**What is required**
Every record below is to be copied exactly, with its images omitted.
··· Task inputs ···
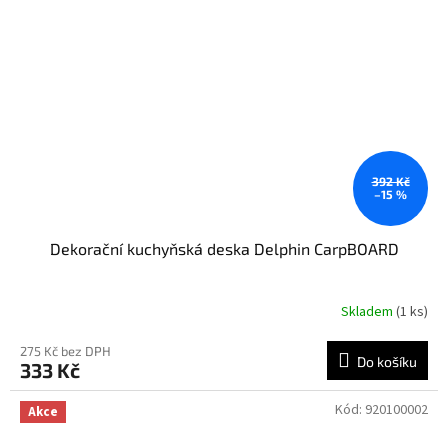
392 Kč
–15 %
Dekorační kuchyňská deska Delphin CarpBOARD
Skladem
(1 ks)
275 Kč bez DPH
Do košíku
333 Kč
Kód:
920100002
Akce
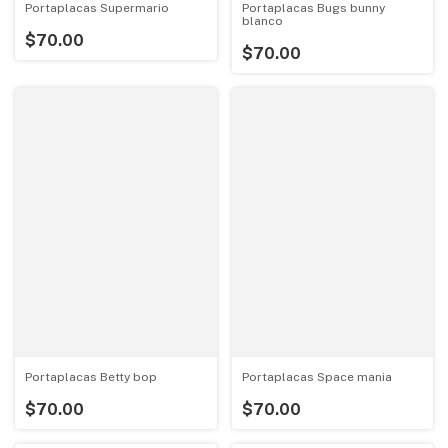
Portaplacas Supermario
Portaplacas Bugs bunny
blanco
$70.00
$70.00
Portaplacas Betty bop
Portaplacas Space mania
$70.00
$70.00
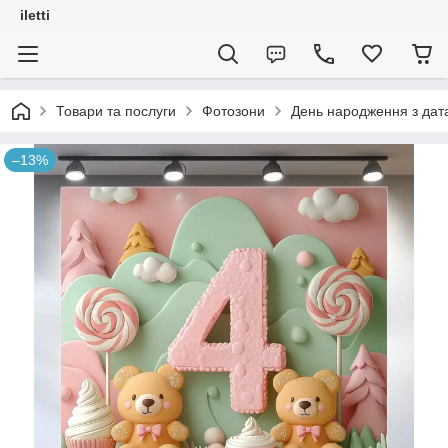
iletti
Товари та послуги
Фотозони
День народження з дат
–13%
···
**The completed task**
392 Kč
–15 %
Dekorační kuchyňská deska Delphin CarpBOARD
Skladem
(1 ks)
275 Kč bez DPH
Do košíku
333 Kč
Kód:
920100002
Akce
Portaplacas Supermario
Portaplacas Bugs bunny
blanco
$70.00
$70.00
Portaplacas Betty bop
Portaplacas Space mania
$70.00
$70.00
iletti
Товари та послуги
Фотозони
День народження з дат
–13%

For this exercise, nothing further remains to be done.